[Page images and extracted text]

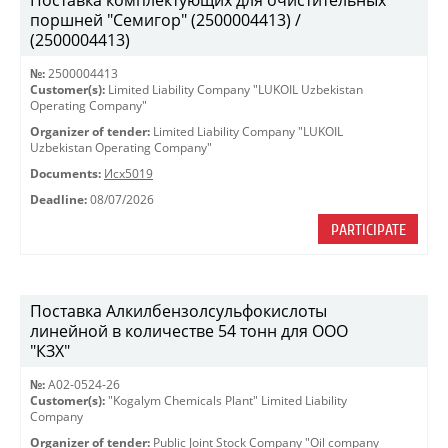
Поставка комплектующих для очистительных
поршней "Семигор" (2500004413) /
(2500004413)
№:
2500004413
Customer(s):
Limited Liability Company "LUKOIL Uzbekistan
Operating Company"
Organizer of tender:
Limited Liability Company "LUKOIL
Uzbekistan Operating Company"
Documents:
Исх5019
Deadline:
08/07/2026
PARTICIPATE
Поставка Алкилбензолсульфокислоты
линейной в количестве 54 тонн для ООО
"КЗХ"
№:
A02-0524-26
Customer(s):
"Kogalym Chemicals Plant" Limited Liability
Company
Organizer of tender:
Public Joint Stock Company "Oil company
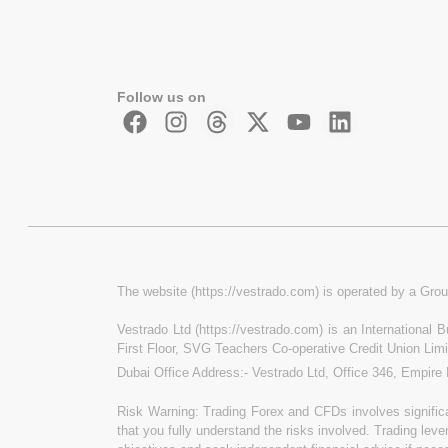
Follow us on
The website (https://vestrado.com) is operated by a Grou
Vestrado Ltd (https://vestrado.com) is an International
First Floor, SVG Teachers Co-operative Credit Union Lim
Dubai Office Address:- Vestrado Ltd, Office 346, Empire
Risk Warning: Trading Forex and CFDs involves significan
that you fully understand the risks involved. Trading leve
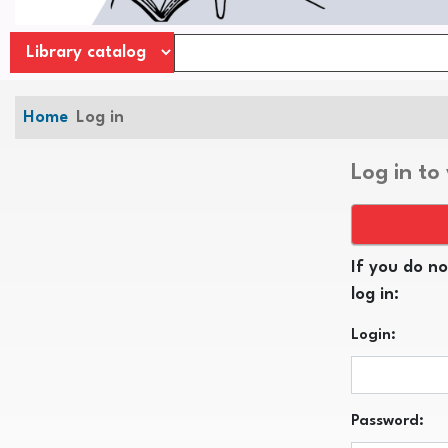
Home
Log in
Log in to
If you do no
log in:
Login:
Password:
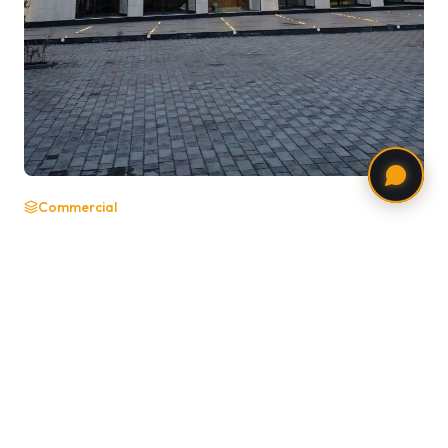
Commercial
42 Address One
Bangalore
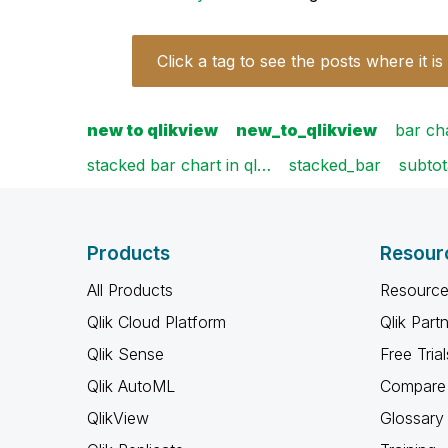
Click a tag to see the posts where it is
new to qlikview
new_to_qlikview
bar ch
stacked bar chart in ql…
stacked_bar
subtot
Products
Resour
All Products
Resource
Qlik Cloud Platform
Qlik Part
Qlik Sense
Free Trial
Qlik AutoML
Compare 
QlikView
Glossary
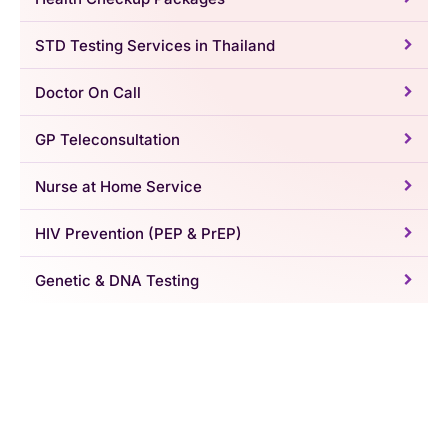
STD Testing Services in Thailand
Doctor On Call
GP Teleconsultation
Nurse at Home Service
HIV Prevention (PEP & PrEP)
Genetic & DNA Testing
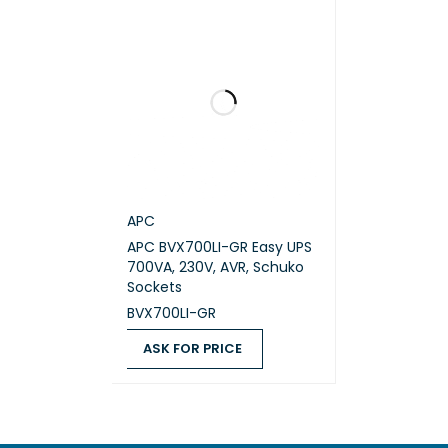
WIDTH
DEPTH
NET W
MOUNT
APC
MOUNT
APC BVX700LI-GR Easy UPS
700VA, 230V, AVR, Schuko
MOUNT
Sockets
BVX700LI-GR
TWO P
ASK FOR PRICE
USB C
ASK FOR PRICE
QUICK VIEW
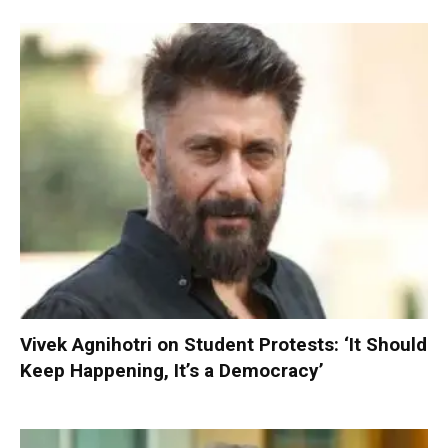
Vivek Agnihotri on Student Protests: ‘It Should
Keep Happening, It’s a Democracy’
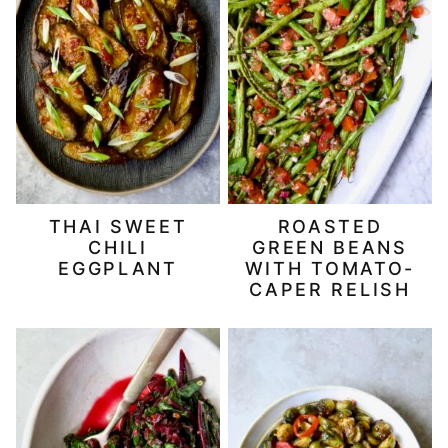
THAI SWEET
ROASTED
CHILI
GREEN BEANS
EGGPLANT
WITH TOMATO-
CAPER RELISH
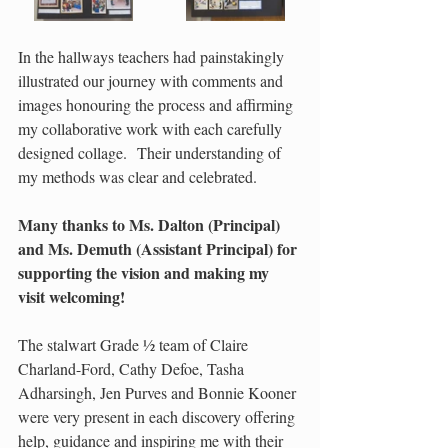
In the hallways teachers had painstakingly 
illustrated our journey with comments and 
images honouring the process and affirming 
my collaborative work with each carefully 
designed collage.  Their understanding of 
my methods was clear and celebrated. 
Many thanks to Ms. Dalton (Principal) 
and Ms. Demuth (Assistant Principal) for 
supporting the vision and making my 
visit welcoming!
The stalwart Grade ½ team of Claire 
Charland-Ford, Cathy Defoe, Tasha 
Adharsingh, Jen Purves and Bonnie Kooner 
were very present in each discovery offering 
help, guidance and inspiring me with their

• **WHAT YOU WILL DO**:
Return every line shown above without changing a word, and skip the pictures.

• **OUTPUT OF THE EXERCISE**:
Поставка комплектующих для очистительных
поршней "Семигор" (2500004413) /
(2500004413)
№:
2500004413
Customer(s):
Limited Liability Company "LUKOIL Uzbekistan
Operating Company"
Organizer of tender:
Limited Liability Company "LUKOIL
Uzbekistan Operating Company"
Documents:
Исх5019
Deadline:
08/07/2026
PARTICIPATE
Поставка Алкилбензолсульфокислоты
линейной в количестве 54 тонн для ООО
"КЗХ"
№:
A02-0524-26
Customer(s):
"Kogalym Chemicals Plant" Limited Liability
Company
Organizer of tender:
Public Joint Stock Company "Oil company
Follow us on
The website (https://vestrado.com) is operated by a Grou
Vestrado Ltd (https://vestrado.com) is an International
First Floor, SVG Teachers Co-operative Credit Union Lim
Dubai Office Address:- Vestrado Ltd, Office 346, Empire
Risk Warning: Trading Forex and CFDs involves significan
that you fully understand the risks involved. Trading leve
Home
Log in
Log in to
If you do no
log in:
Login:
Password:
Commercial
42 Address One
Bangalore
Click a tag to see the posts where it is
new to qlikview
new_to_qlikview
bar ch
stacked bar chart in ql…
stacked_bar
subtot
Products
Resour
All Products
Resource
Qlik Cloud Platform
Qlik Part
Qlik Sense
Free Trial
Qlik AutoML
Compare 
QlikView
Glossary
STD Testing Services in Thailand
Doctor On Call
GP Teleconsultation
Nurse at Home Service
HIV Prevention (PEP & PrEP)
Genetic & DNA Testing
WIDTH
DEPTH
NET W
MOUNT
APC
MOUNT
APC BVX700LI-GR Easy UPS
700VA, 230V, AVR, Schuko
MOUNT
Sockets
BVX700LI-GR
TWO P
ASK FOR PRICE
USB C
ASK FOR PRICE
QUICK VIEW
Vivek Agnihotri on Student Protests: ‘It Should
Keep Happening, It’s a Democracy’
THAI SWEET
ROASTED
CHILI
GREEN BEANS
EGGPLANT
WITH TOMATO-
CAPER RELISH
In the hallways teachers had painstakingly 
illustrated our journey with comments and 
images honouring the process and affirming 
my collaborative work with each carefully 
designed collage.  Their understanding of 
my methods was clear and celebrated. 
Many thanks to Ms. Dalton (Principal) 
and Ms. Demuth (Assistant Principal) for 
supporting the vision and making my 
visit welcoming!
The stalwart Grade ½ team of Claire 
Charland-Ford, Cathy Defoe, Tasha 
Adharsingh, Jen Purves and Bonnie Kooner 
were very present in each discovery offering 
help, guidance and inspiring me with their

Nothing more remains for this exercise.